> _About this task_
Go through the listing beneath and show each line containing the string "comment".
---------- Data for this task ----------
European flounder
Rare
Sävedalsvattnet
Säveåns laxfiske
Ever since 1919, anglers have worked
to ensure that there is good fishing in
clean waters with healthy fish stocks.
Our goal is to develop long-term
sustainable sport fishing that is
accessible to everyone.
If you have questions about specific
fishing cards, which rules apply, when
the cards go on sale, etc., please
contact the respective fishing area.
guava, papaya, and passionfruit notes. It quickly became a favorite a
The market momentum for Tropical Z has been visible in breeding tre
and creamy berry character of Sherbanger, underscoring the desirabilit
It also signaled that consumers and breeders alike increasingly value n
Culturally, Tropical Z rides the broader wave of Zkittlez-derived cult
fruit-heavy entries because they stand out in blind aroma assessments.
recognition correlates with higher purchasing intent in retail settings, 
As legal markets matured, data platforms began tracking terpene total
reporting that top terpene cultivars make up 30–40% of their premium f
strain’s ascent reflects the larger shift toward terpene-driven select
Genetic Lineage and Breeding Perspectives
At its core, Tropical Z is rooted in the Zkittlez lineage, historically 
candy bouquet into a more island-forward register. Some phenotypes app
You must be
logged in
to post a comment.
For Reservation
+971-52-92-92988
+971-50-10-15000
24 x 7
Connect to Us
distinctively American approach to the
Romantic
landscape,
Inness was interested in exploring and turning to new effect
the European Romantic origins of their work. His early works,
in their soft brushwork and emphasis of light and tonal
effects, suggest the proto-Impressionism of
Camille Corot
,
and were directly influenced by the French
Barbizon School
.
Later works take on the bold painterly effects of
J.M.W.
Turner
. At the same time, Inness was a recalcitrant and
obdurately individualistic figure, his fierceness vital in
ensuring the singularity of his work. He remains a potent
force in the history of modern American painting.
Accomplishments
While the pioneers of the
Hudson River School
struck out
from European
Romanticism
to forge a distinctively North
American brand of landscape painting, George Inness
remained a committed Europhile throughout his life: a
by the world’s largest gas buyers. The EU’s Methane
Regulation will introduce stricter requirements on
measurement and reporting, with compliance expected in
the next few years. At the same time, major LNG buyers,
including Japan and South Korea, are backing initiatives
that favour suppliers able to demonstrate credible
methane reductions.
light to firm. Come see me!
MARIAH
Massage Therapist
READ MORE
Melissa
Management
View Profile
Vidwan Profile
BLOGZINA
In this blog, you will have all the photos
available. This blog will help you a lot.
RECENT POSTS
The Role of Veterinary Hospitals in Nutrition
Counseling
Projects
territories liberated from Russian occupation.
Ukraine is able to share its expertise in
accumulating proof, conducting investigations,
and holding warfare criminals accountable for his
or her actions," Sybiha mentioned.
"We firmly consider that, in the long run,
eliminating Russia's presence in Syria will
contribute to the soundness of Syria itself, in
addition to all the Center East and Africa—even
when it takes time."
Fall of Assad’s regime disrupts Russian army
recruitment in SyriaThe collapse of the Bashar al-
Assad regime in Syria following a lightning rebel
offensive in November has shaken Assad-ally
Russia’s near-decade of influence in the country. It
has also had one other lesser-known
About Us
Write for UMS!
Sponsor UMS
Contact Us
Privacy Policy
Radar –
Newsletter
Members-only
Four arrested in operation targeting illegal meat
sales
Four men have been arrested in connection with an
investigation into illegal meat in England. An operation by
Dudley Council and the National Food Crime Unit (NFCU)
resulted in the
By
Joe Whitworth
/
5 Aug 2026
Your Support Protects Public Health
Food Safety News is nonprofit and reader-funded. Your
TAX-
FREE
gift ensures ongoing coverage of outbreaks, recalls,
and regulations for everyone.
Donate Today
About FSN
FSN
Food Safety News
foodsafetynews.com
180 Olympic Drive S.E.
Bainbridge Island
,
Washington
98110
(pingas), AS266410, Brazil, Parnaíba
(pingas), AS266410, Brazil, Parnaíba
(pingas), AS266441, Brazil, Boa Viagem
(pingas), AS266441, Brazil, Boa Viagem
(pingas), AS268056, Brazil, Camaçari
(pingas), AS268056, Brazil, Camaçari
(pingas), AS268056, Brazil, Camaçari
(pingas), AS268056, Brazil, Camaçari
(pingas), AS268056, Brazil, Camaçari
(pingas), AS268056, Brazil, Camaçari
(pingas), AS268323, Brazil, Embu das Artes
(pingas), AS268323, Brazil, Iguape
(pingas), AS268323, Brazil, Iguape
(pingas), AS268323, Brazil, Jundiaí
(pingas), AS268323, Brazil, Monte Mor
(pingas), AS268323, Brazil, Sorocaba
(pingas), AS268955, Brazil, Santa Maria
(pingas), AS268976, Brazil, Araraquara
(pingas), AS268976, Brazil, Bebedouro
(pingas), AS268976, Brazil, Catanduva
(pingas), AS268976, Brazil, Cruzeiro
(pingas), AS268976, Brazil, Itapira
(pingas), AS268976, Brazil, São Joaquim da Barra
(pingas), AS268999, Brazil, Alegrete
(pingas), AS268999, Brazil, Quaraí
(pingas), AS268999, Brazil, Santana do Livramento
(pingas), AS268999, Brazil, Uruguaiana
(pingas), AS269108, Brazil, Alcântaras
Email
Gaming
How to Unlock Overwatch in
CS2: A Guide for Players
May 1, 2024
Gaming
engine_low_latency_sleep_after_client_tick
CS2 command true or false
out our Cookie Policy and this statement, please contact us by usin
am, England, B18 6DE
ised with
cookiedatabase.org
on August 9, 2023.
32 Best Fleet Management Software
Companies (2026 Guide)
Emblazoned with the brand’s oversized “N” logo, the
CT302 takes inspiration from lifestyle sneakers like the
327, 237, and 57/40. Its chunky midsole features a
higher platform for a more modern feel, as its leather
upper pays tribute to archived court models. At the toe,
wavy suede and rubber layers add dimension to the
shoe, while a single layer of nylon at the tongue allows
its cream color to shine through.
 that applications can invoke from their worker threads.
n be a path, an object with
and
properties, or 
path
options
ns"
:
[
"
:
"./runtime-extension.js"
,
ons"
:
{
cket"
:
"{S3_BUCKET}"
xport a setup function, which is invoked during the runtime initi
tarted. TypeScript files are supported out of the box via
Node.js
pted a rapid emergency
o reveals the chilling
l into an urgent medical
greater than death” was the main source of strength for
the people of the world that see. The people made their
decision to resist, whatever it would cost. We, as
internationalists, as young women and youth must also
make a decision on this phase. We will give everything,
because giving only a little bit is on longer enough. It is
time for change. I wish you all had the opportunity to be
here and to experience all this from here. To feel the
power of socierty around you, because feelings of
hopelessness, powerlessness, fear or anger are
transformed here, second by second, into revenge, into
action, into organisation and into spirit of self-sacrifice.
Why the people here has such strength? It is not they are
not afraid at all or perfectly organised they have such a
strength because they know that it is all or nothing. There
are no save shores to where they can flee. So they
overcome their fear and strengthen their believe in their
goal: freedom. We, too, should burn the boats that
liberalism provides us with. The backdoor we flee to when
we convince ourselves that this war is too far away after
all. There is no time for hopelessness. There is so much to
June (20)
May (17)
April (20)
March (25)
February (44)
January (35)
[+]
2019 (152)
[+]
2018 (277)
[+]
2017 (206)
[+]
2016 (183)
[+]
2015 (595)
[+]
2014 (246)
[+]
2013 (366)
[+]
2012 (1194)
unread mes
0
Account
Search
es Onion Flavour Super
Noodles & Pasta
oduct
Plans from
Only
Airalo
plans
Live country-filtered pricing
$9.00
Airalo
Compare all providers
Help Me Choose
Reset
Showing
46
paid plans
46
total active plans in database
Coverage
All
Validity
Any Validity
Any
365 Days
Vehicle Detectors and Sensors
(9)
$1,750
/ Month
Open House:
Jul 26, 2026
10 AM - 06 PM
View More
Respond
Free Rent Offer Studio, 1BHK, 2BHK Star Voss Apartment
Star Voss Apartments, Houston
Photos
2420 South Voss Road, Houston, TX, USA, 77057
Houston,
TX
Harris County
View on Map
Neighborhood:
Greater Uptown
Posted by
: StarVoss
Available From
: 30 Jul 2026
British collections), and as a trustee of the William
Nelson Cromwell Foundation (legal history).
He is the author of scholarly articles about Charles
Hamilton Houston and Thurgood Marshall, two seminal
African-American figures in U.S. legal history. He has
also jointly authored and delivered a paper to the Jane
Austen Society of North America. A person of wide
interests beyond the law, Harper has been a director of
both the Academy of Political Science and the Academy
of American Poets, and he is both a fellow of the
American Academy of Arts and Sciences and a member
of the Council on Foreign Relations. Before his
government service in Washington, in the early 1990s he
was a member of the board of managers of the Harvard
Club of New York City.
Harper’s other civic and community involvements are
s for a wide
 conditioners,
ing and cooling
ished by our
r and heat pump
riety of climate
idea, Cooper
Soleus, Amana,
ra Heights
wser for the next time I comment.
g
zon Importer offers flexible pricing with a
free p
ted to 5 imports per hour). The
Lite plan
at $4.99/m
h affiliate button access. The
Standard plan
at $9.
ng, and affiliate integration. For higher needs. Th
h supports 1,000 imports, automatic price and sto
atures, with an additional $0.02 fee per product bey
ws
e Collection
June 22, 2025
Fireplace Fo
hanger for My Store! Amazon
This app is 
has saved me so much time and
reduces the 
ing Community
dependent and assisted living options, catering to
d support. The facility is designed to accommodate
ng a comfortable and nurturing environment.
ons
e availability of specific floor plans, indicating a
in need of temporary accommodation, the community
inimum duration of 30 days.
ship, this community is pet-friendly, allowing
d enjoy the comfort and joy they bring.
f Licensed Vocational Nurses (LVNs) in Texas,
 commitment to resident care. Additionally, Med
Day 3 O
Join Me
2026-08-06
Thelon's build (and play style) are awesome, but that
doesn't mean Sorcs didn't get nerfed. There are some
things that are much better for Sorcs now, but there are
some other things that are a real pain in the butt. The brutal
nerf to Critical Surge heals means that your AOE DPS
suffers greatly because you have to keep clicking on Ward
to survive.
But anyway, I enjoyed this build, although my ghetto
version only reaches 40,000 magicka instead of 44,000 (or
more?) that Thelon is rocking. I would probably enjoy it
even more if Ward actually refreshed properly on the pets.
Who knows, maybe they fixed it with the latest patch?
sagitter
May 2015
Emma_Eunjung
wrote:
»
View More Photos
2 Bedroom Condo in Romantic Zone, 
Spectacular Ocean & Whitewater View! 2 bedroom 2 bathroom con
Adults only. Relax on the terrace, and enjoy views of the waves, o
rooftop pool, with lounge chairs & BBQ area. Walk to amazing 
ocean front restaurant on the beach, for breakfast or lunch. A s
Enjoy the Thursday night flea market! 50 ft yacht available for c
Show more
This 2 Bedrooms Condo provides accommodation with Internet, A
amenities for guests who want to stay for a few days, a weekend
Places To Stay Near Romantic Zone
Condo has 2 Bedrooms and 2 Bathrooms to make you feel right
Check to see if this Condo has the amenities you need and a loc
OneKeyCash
----------
> _Answer for the task_
to post a comment.
wser for the next time I comment.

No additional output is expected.